#### [Work instructions]
The line containing "организовали Социальный" marks the end: restate word for word every line from the first line of the entries below through that one.

═══ Material provided

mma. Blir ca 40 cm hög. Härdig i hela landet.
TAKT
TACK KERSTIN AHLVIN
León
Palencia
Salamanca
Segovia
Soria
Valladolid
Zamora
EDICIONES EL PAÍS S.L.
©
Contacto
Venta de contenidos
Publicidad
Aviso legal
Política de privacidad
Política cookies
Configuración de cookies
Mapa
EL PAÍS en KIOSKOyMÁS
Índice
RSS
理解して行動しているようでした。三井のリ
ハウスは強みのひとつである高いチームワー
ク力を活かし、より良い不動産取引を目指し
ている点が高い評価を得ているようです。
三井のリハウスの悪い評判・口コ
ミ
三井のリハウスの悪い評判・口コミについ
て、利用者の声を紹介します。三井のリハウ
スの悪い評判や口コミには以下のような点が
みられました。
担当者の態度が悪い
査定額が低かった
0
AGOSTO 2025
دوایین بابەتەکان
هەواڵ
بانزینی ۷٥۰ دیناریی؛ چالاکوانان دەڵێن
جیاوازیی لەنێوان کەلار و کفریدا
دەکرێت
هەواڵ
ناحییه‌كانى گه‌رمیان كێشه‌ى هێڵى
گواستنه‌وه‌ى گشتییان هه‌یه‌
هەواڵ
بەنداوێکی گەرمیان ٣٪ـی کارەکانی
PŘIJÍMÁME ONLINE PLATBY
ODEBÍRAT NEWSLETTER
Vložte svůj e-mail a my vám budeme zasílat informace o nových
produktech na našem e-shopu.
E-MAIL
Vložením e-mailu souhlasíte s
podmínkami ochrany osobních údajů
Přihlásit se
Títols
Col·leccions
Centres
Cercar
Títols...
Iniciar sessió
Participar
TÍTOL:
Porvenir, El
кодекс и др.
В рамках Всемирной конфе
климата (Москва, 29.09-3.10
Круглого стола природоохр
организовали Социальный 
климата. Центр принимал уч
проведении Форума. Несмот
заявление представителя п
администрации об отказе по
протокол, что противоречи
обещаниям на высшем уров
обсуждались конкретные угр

══════

#### [Response below]
mma. Blir ca 40 cm hög. Härdig i hela landet.
TAKT
TACK KERSTIN AHLVIN
León
Palencia
Salamanca
Segovia
Soria
Valladolid
Zamora
EDICIONES EL PAÍS S.L.
©
Contacto
Venta de contenidos
Publicidad
Aviso legal
Política de privacidad
Política cookies
Configuración de cookies
Mapa
EL PAÍS en KIOSKOyMÁS
Índice
RSS
理解して行動しているようでした。三井のリ
ハウスは強みのひとつである高いチームワー
ク力を活かし、より良い不動産取引を目指し
ている点が高い評価を得ているようです。
三井のリハウスの悪い評判・口コ
ミ
三井のリハウスの悪い評判・口コミについ
て、利用者の声を紹介します。三井のリハウ
スの悪い評判や口コミには以下のような点が
みられました。
担当者の態度が悪い
査定額が低かった
0
AGOSTO 2025
دوایین بابەتەکان
هەواڵ
بانزینی ۷٥۰ دیناریی؛ چالاکوانان دەڵێن
جیاوازیی لەنێوان کەلار و کفریدا
دەکرێت
هەواڵ
ناحییه‌كانى گه‌رمیان كێشه‌ى هێڵى
گواستنه‌وه‌ى گشتییان هه‌یه‌
هەواڵ
بەنداوێکی گەرمیان ٣٪ـی کارەکانی
PŘIJÍMÁME ONLINE PLATBY
ODEBÍRAT NEWSLETTER
Vložte svůj e-mail a my vám budeme zasílat informace o nových
produktech na našem e-shopu.
E-MAIL
Vložením e-mailu souhlasíte s
podmínkami ochrany osobních údajů
Přihlásit se
Títols
Col·leccions
Centres
Cercar
Títols...
Iniciar sessió
Participar
TÍTOL:
Porvenir, El
кодекс и др.
В рамках Всемирной конфе
климата (Москва, 29.09-3.10
Круглого стола природоохр
организовали Социальный 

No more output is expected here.